Important
NeMo 2.0 is an experimental feature and currently released in the dev container only: nvcr.io/nvidia/nemo:dev. Please refer to NeMo 2.0 overview for information on getting started.
Checkpoint Conversion#
NVIDIA provides a simple tool to convert the checkpoints from .ckpt
format to .nemo format. This tool will be used at a later time for evaluation (in T5 models) and for inference.
You specify the configuration to be used for checkpoint conversion by setting the conversion configuration in conf/config.yaml
to the pathname of the conversion configuration file to be used. For mT5 models the conversion configuration must be set to mt5/convert_mt5.
This value is stored in conf/conversion/mt5/convert_mt5.yaml.
You must include the conversion in stages to run the conversion
pipeline.
Common#
To specify the input checkpoint to be used for conversion for mT5
models, set the model configuration in
conf/conversion/mt5/convert_mt5.yaml:
model:
model_type: t5 # gpt or t5, use t5 for mt5 as well
checkpoint_folder: ${conversion.run.train_dir}/results/checkpoints
checkpoint_name: latest # latest OR name pattern of a checkpoint (e.g. megatron_gpt-*last.ckpt)
hparams_file: ${conversion.run.train_dir}/results/hparams.yaml
tensor_model_parallel_size: 1
pipeline_model_parallel_size: 1
model_parallel_size: ${multiply:${.tensor_model_parallel_size}, ${.pipeline_model_parallel_size}}
vocab_file: null
merge_file: null
tokenizer_model: ${data_dir}/mc4/bpe/mt5_tokenizer.model
To specify the output location and file name for the converted .nemo
file for mT5 models, set the run configuration in
conf/conversion/convert_mt5.yaml:
run:
name: convert_${conversion.run.model_train_name}
nodes: ${divide_ceil:${conversion.model.model_parallel_size}, 8} # 8 gpus per node
time_limit: "2:00:00"
ntasks_per_node: ${divide_ceil:${conversion.model.model_parallel_size}, ${.nodes}}
convert_name: convert_nemo
model_train_name: mt5_390m
train_dir: ${base_results_dir}/${.model_train_name}
results_dir: ${.train_dir}/${.convert_name}
output_path: ${.train_dir}/${.convert_name}
nemo_file_name: megatron_mt5.nemo # name of nemo checkpoint; must be .nemo file
Slurm#
You define the configuration for a Slurm cluster in conf/cluster/bcm.yaml:
partition: null
account: null
exclusive: True
gpus_per_task: null
gpus_per_node: 8
mem: 0
overcommit: False
job_name_prefix: "nemo-megatron-"
Example
To run only the conversion pipeline and not the data preparation,
training, evaluation, or inference pipelines, set the stages section of conf/config.yaml to:
stages:
- conversion
Then enter:
python3 main.py
Base Command Platform#
To run the conversion script on Base Command Platform, set the
cluster_type configuration in conf/config.yaml to bcp. You can
also override this configuration from the command line, using hydra. This script must be launched in a multi-node job.

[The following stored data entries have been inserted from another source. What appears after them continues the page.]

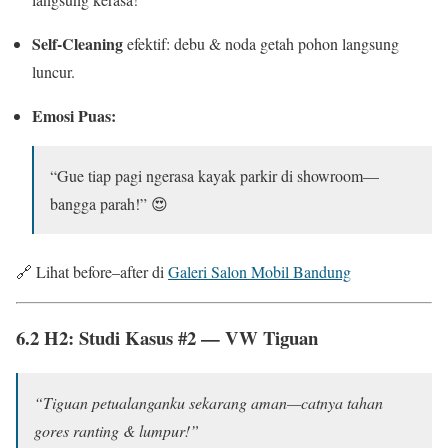
Self-Cleaning
efektif: debu & noda getah pohon langsung
luncur.
Emosi Puas:
“Gue tiap pagi ngerasa kayak parkir di showroom—
bangga parah!” 😍
🔗 Lihat before–after di
Galeri Salon Mobil Bandung
6.2 H2: Studi Kasus #2 —
VW Tiguan
“Tiguan petualanganku sekarang aman—catnya tahan
gores ranting & lumpur!”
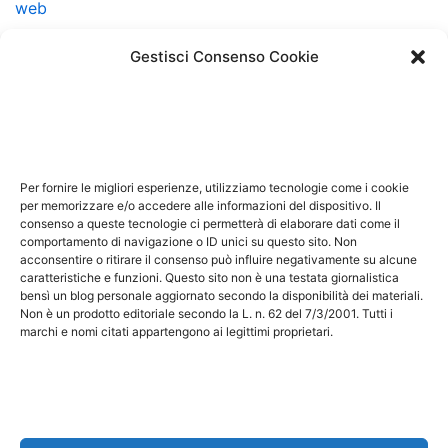
web
web marketing
Gestisci Consenso Cookie
Note Legali
Questo sito non costituisce testata giornalistica e non
ha carattere periodico essendo aggiornato secondo la
Per fornire le migliori esperienze, utilizziamo tecnologie come i cookie
disponibilità e la reperibilità dei materiali. Pertanto non
per memorizzare e/o accedere alle informazioni del dispositivo. Il
può essere considerato in alcun modo un prodotto
consenso a queste tecnologie ci permetterà di elaborare dati come il
comportamento di navigazione o ID unici su questo sito. Non
editoriale ai sensi della L. n. 62 del 7/3/2001. Tutti i
acconsentire o ritirare il consenso può influire negativamente su alcune
marchi riportati appartengono ai legittimi proprietari;
caratteristiche e funzioni. Questo sito non è una testata giornalistica
bensì un blog personale aggiornato secondo la disponibilità dei materiali.
marchi di terzi, nomi di prodotti, nomi commerciali,
Non è un prodotto editoriale secondo la L. n. 62 del 7/3/2001. Tutti i
nomi corporativi e società citati possono essere
marchi e nomi citati appartengono ai legittimi proprietari.
marchi di proprietà dei rispettivi titolari o marchi
registrati d’altre società e sono stati utilizzati a puro
scopo esplicativo ed a beneficio del possessore,
senza alcun fine di violazione dei diritti di Copyright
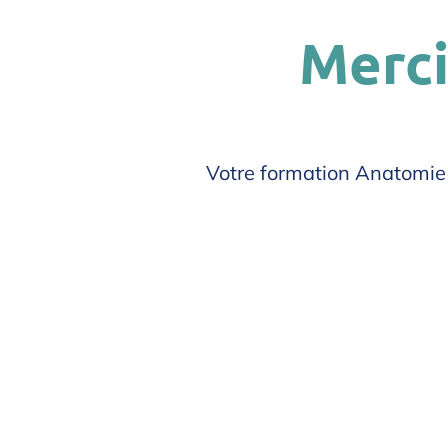
Merci
Votre formation Anatomie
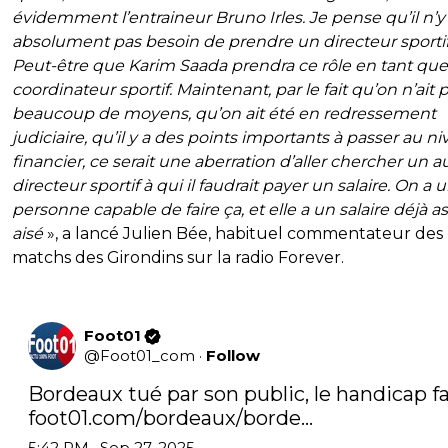
évidemment l’entraineur Bruno Irles. Je pense qu’il n’y
absolument pas besoin de prendre un directeur sportif
Peut-être que Karim Saada prendra ce rôle en tant que
coordinateur sportif. Maintenant, par le fait qu’on n’ait 
beaucoup de moyens, qu’on ait été en redressement
judiciaire, qu’il y a des points importants à passer au n
financier, ce serait une aberration d’aller chercher un a
directeur sportif à qui il faudrait payer un salaire. On a 
personne capable de faire ça, et elle a un salaire déjà a
aisé
», a lancé Julien Bée, habituel commentateur des
matchs des Girondins sur la radio Forever.
Foot01
@
Foot01_com
·
Follow
foot01.com/bordeaux/borde…
5:42 PM · Sep 27, 2025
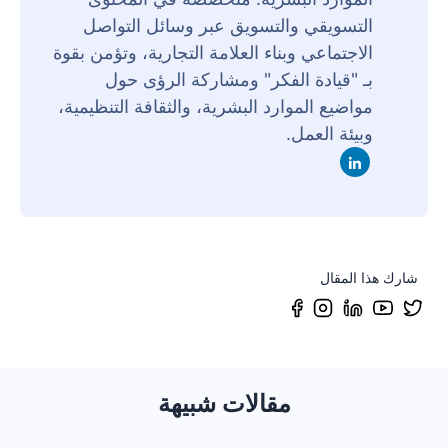
التسويقي والتسويق عبر وسائل التواصل
الاجتماعي وبناء العلامة التجارية، وتؤمن بقوة
بـ "قيادة الفكر" ومشاركة الرؤى حول
مواضيع الموارد البشرية، والثقافة التنظيمية،
وبيئة العمل.
شارك هذا المقال
مقالات شبيهة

To run the conversion pipeline to convert a mT5 390M checkpoint stored
in /mount/results/mt5_390m/results/checkpoints, enter:
python3 /opt/NeMo-Framework-Launcher/launcher_scripts/main.py conversion=convert_mt5 \
stages=<conversion> \
cluster_type=bcp launcher_scripts_path=/opt/NeMo-Framework-Launcher/launcher_scripts
data_dir=/mount/data \
conversion.run.model_train_name=mt5_390m \
base_results_dir=/mount/results conversion.run.results_dir=/mount/results/mt5_390m/results/convert_nemo \
conversion.model.checkpoint_folder=/mount/results/mt5_390m/checkpoints \
conversion.model.tensor_model_parallel_size=1 conversion.model.pipeline_model_parallel_size=1 \
>> /results/convert_mt5_log.txt 2>&1
The command above assumes that you mounted the data workspace in /mount/data,
and the results workspace in /mount/results. stdout and stderr are redirected to the file /results/data_gpt3_log.txt,
which you can download from NGC. You may add any other configuration required to modify the command’s behavior.